The Globus Replica Management API

Replica management is an important issue for a number of scientific applications. Consider a data set that contains one petabyte (one thousand million megabytes) of experimental results for a particle physics application. While the complete data set may exist in one or possibly several physical locations, it is likely that few universities, research laboratories or individual researchers will have sufficient storage to hold a complete copy. Instead, they will store copies of the most relevant portions of the data set on local storage for faster access.

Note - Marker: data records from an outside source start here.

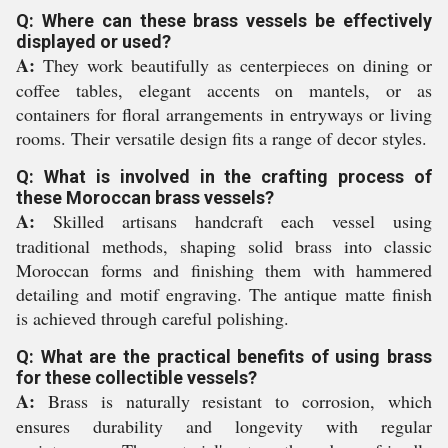
Q: Where can these brass vessels be effectively
displayed or used?
A:
They work beautifully as centerpieces on dining or
coffee tables, elegant accents on mantels, or as
containers for floral arrangements in entryways or living
rooms. Their versatile design fits a range of decor styles.
Q: What is involved in the crafting process of
these Moroccan brass vessels?
A:
Skilled artisans handcraft each vessel using
traditional methods, shaping solid brass into classic
Moroccan forms and finishing them with hammered
detailing and motif engraving. The antique matte finish
is achieved through careful polishing.
Q: What are the practical benefits of using brass
for these collectible vessels?
A:
Brass is naturally resistant to corrosion, which
ensures durability and longevity with regular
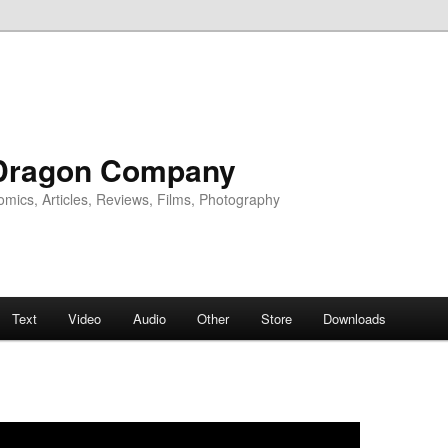
Dragon Company
omics, Articles, Reviews, Films, Photography
Text
Video
Audio
Other
Store
Downloads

Replica Management is the process of keeping track of where portions of the data set can be found.

A working document of the Global Grid Forum, An Architecture for Replica Management in Grid Computing Environments, describes this concept in detail.

Globus Replica Management integrates the Globus Replica Catalog (for keeping track of replicated files) and GridFTP (for moving data) and provides replica management capabilities for data grids.

Implementation

Our replica management implementation involves a software API (globus_replica_management), an associated library, and a command-line tool providing the same functionality.

The globus_replica_management library provides client functions that allow files to be registered with the replica management service, published to replica locations, and moved among multiple locations. The library uses the Globus Replica Catalog and GridFTP technologies to accomplish this work.

The Globus Replica Management API and library are further described in our working documentation, A Replica Management Service for High-Performance Data Grids.

Availability

Our data grid software is currently available to the public as components of the Globus Toolkit 2.0 release. Prior to this release, the software was tested and evaluated for more than a year by several external project teams who are using our technologies to build data grids for their own use.